Example Provision: The Board of Directors is the decision-making body and the most authorized board of the partnership.

The Board is composed of one representative of each party.

The members elect one of their number as chairperson.

The duties and powers of the Board of Directors are as follows;

  • Perform general planning and management tasks,
  • Ratifying contracts,
  • Taking decisions on project financing, requesting additional financing from the parties,
  • To prepare annual balance sheets, profit and loss statements and budgets,
  • To discuss the disputes brought before the Board of Directors by the parties and to propose a solution,
  • To make the final decision on leaving and joining the partnership
  • To take decisions on alternative dispute resolution methods or litigation for the resolution of legal disputes, to open enforcement and bankruptcy proceedings

The Board of Directors convenes with the majority of its members and takes decisions unanimously (If it is considered that unanimity would make it difficult to take decisions, it is also possible to foresee any majority of votes. In this case, the procedure to be followed in case of equality of votes should also be regulated).

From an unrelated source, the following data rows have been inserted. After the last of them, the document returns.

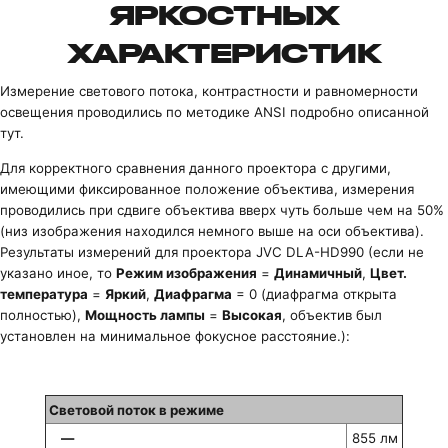
ЯРКОСТНЫХ
ХАРАКТЕРИСТИК
Измерение светового потока, контрастности и равномерности
освещения проводились по методике ANSI
подробно описанной
тут
.
Для корректного сравнения данного проектора с другими,
имеющими фиксированное положение объектива, измерения
проводились при сдвиге объектива вверх чуть больше чем на 50%
(низ изображения находился немного выше на оси объектива).
Результаты измерений для проектора JVC DLA-HD990 (если не
указано иное, то
Режим изображения
=
Динамичный
,
Цвет.
температура
=
Яркий
,
Диафрагма
= 0 (диафрагма открыта
полностью),
Мощность лампы
=
Высокая
, объектив был
установлен на минимальное фокусное расстояние.):
Световой поток в режиме
—
855 лм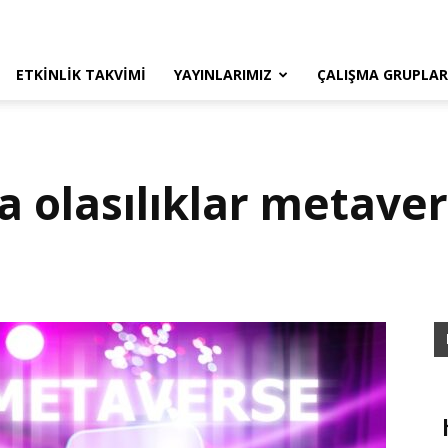
ETKINLIK TAKVIMI
YAYINLARIMIZ
ÇALIŞMA GRUPLAR
a olasılıklar metaver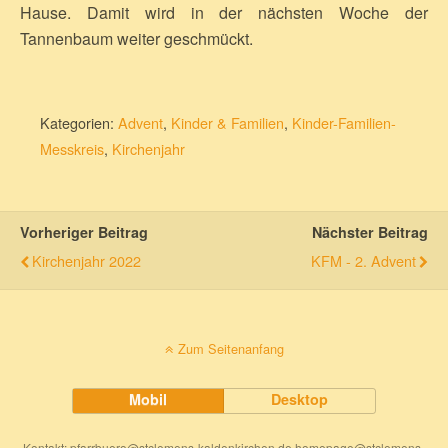
Hause. Damit wird in der nächsten Woche der
Tannenbaum weiter geschmückt.
Kategorien:
Advent
,
Kinder & Familien
,
Kinder-Familien-
Messkreis
,
Kirchenjahr
Vorheriger Beitrag
Nächster Beitrag
Kirchenjahr 2022
KFM - 2. Advent
Zum Seitenanfang
Mobil
Desktop
Kontakt: pfarrbuero@stclemens-kaldenkirchen.de homepage@stclemens-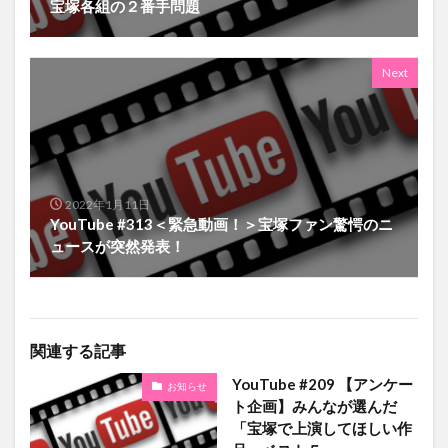
宝塚各組の２番手問題
Next
2022年1月11日
YouTube #313＜緊急動画！＞宝塚ファン驚愕のニ
ュースが突然発表！
関連する記事
YouTube #209 【アンケー
お知らせ
ト企画】みんなが選んだ
「宝塚で上演してほしい作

The Board of Directors convenes upon the call of the Chairman. In the event that all members fail to attend the meeting, the quorum for the meeting to be held ...... days later has been determined as........... In this case, a decision will be taken by unanimous vote of those attending the meeting.

The remuneration rights of the members of the Board of Directors should also be regulated in this article.

11. EXECUTIVE COMMITTEE

Example Provision: The executive committee shall be composed of...........persons from each of the parties. The board may provide as many personnel as it needs. The task of the board is to ensure that the decisions of the board of directors are implemented.

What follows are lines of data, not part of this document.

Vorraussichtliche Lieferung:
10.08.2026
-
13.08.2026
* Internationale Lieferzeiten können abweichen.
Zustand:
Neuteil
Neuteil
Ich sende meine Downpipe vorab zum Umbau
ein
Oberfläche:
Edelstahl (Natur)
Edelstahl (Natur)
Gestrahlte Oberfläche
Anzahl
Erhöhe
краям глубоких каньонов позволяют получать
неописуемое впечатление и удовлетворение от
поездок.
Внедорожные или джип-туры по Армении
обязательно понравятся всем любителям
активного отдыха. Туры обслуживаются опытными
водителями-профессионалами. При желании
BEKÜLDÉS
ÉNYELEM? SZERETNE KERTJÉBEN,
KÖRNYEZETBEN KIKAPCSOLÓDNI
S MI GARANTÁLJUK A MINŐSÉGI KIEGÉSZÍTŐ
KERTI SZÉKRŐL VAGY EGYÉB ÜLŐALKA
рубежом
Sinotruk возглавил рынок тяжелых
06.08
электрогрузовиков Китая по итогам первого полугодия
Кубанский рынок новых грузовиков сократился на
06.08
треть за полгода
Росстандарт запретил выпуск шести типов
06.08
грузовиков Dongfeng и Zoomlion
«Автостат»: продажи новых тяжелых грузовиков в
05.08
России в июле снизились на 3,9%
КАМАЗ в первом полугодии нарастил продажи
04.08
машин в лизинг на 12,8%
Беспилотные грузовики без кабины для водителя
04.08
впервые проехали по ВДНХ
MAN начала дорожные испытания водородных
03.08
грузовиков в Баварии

12. SUBCONTRACTORS AND SATELLITE CONTRACTS

One of the most important clauses in joint venture agreements is the clause that determines the agreements to be made with subcontractors and the procedure for subcontracting a certain part of the work. Especially in large-scale construction works, it is very common to subcontract some parts of the project undertaken to subcontractors. The partners are jointly responsible for the proper and timely performance of the undertaken project. Since each contracting party will be liable to the owner due to a subcontractor's mistake or defective/late manufacturing, it is beneficial to clearly and meticulously regulate issues such as the selection of subcontractors, priority, the consents and approvals to be obtained from the employer and the partnership before the subcontracting of the work, and the manner of arranging satellite contracts in the contract.

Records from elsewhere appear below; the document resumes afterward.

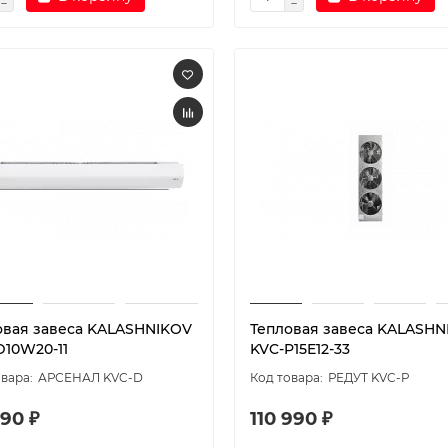
овая завеса KALASHNIKOV
Тепловая завеса KALASHN
D10W20-11
KVC-P15E12-33
АРСЕНАЛ KVC-D
РЕДУТ KVC-P
90 ₽
110 990 ₽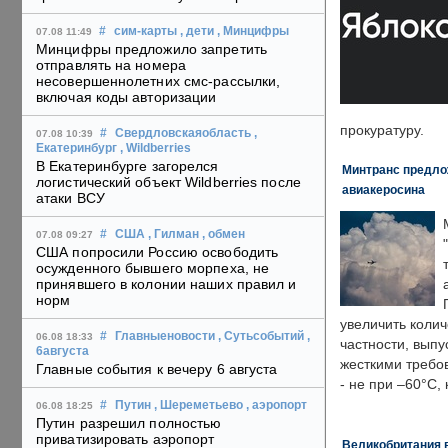
#
сим-карты
, дети
, Минцифры
07.08 11:49
Минцифры предложило запретить
отправлять на номера
несовершеннолетних смс-рассылки,
включая коды авторизации
прокуратуру.
#
Свердловскаяобласть
,
07.08 10:39
Екатеринбург
, Wildberries
В Екатеринбурге загорелся
Минтранс предлож
логистический объект Wildberries после
авиакеросина
атаки ВСУ
#
США
, Гилман
, обмен
07.08 09:27
США попросили Россию освободить
осужденного бывшего морпеха, не
принявшего в колонии наших правил и
норм
увеличить колич
#
Главныеновости
, Сутьсобытий
,
06.08 18:33
частности, выпу
6августа
жесткими требо
Главные события к вечеру 6 августа
- не при –60°C,
#
Путин
, Шереметьево
, аэропорт
06.08 18:25
Путин разрешил полностью
приватизировать аэропорт
Великобритания в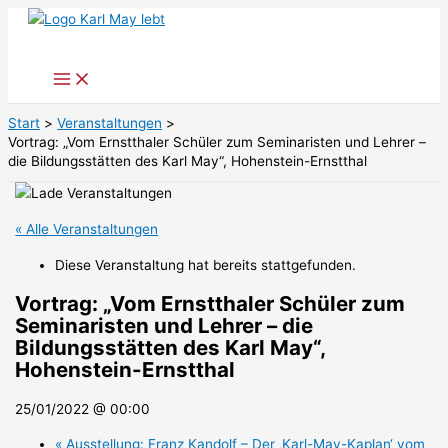
Zum
Inhalt
springen
Start
Veranstaltungen
Vortrag: „Vom Ernstthaler Schüler zum Seminaristen und Lehrer –
die Bildungsstätten des Karl May“, Hohenstein-Ernstthal
« Alle Veranstaltungen
Diese Veranstaltung hat bereits stattgefunden.
Vortrag: „Vom Ernstthaler Schüler zum
Seminaristen und Lehrer – die
Bildungsstätten des Karl May“,
Hohenstein-Ernstthal
25/01/2022 @ 00:00
«
Ausstellung: Franz Kandolf – Der ‚Karl-May-Kaplan‘ vom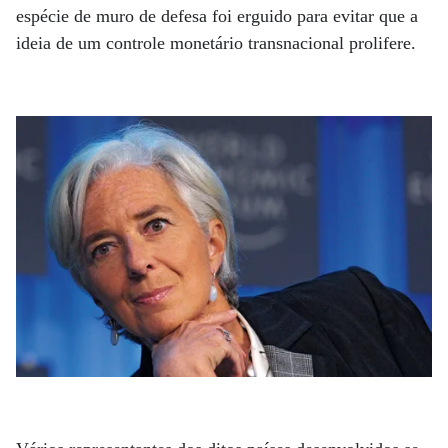
espécie de muro de defesa foi erguido para evitar que a
ideia de um controle monetário transnacional prolifere.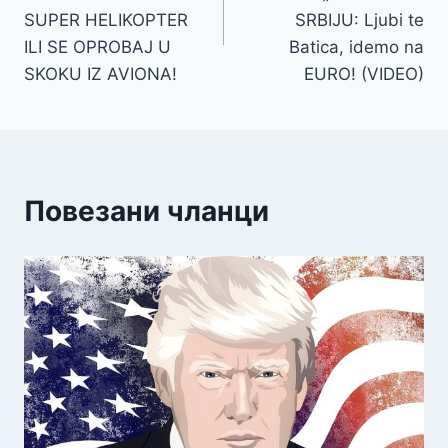
SUPER HELIKOPTER
SRBIJU: Ljubi te
ILI SE OPROBAJ U
Batica, idemo na
SKOKU IZ AVIONA!
EURO! (VIDEO)
Повезани чланци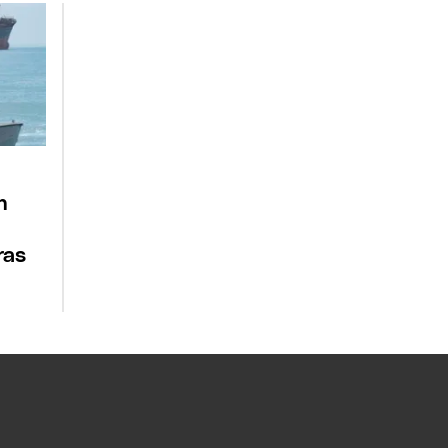
n
ras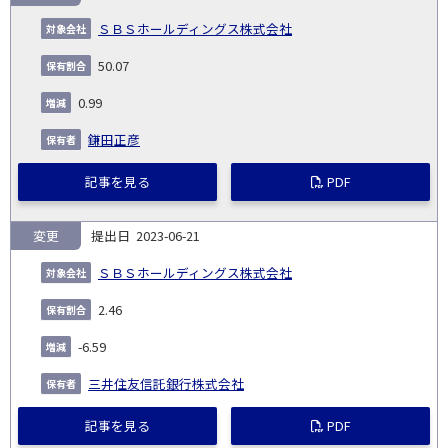
ＳＢＳホールディングス株式会社
50.07
0.99
鎌田正彦
記事を見る
PDF
変更
2023-06-21
ＳＢＳホールディングス株式会社
2.46
-6.59
三井住友信託銀行株式会社
記事を見る
PDF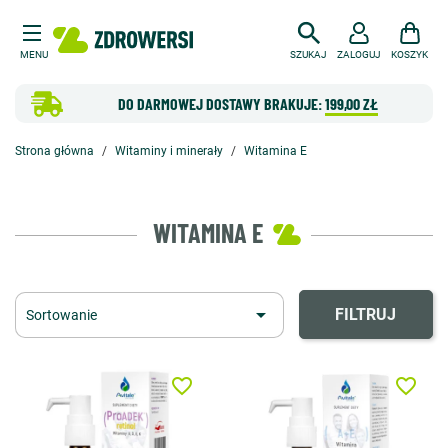
MENU
SZUKAJ
ZALOGUJ
KOSZYK
DO DARMOWEJ DOSTAWY BRAKUJE:
199,00 ZŁ
Strona główna
Witaminy i minerały
Witamina E
WITAMINA E

FILTRUJ
Sortowanie
favorite_border
favorite_border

Example Provision: In the fulfillment of the works undertaken by the partnership, a part of the work may be transferred by concluding satellite contracts with other contracting companies. All contractual obligations between the contracting authority and the partnership must be complied with.

13. CONFIDENTIALITY AND NON-COMPETITION

A joint venture agreement brings together independent companies and aims to conduct joint business for a period of time. Since the parties obtain important information about each other's companies during this period, it is necessary to protect the partners from the disclosure and damaging use of this information. Joint venture agreements, which are a type of ordinary company, provide for a prohibition of competition for all partners. Although it is a legal prohibition, we consider it necessary to include special provisions regarding the prohibition of competition in the contract and to regulate the rights of other partners in case of violation of the prohibition.

Example Provision: During the partnership, the parties may not disclose the information they learn about each other to third parties. Other companies of the parties, companies under their control and company employees are subject to this prohibition.

Partners may not engage in any business in their own favor or against the partnership. In case of violation of this prohibition, the other partners have the right to demand the removal of the partner from the partnership, the dissolution of the partnership, and the removal of the management authority of the managing partner, without prejudice to their right to demand compensation for damages.

14. AUDIT PROCEDURE

As joint venture agreements are governed by the provisions applicable to ordinary companies, the audit authority of the partners of ordinary companies shall apply to the audit authority of the joint venture partners. Accordingly, all joint venture partners are authorized to audit the partnership. The scope of the audit authority includes rights such as the right to examine the books and balance sheets, and to request information about the general situation. It is not possible to include a provision in the agreement to remove these powers of the partners. Pursuant to Article 631 of the TCO, such restrictive provisions are deemed null and void. The procedure for the exercise of the supervisory authority should be regulated in the agreement.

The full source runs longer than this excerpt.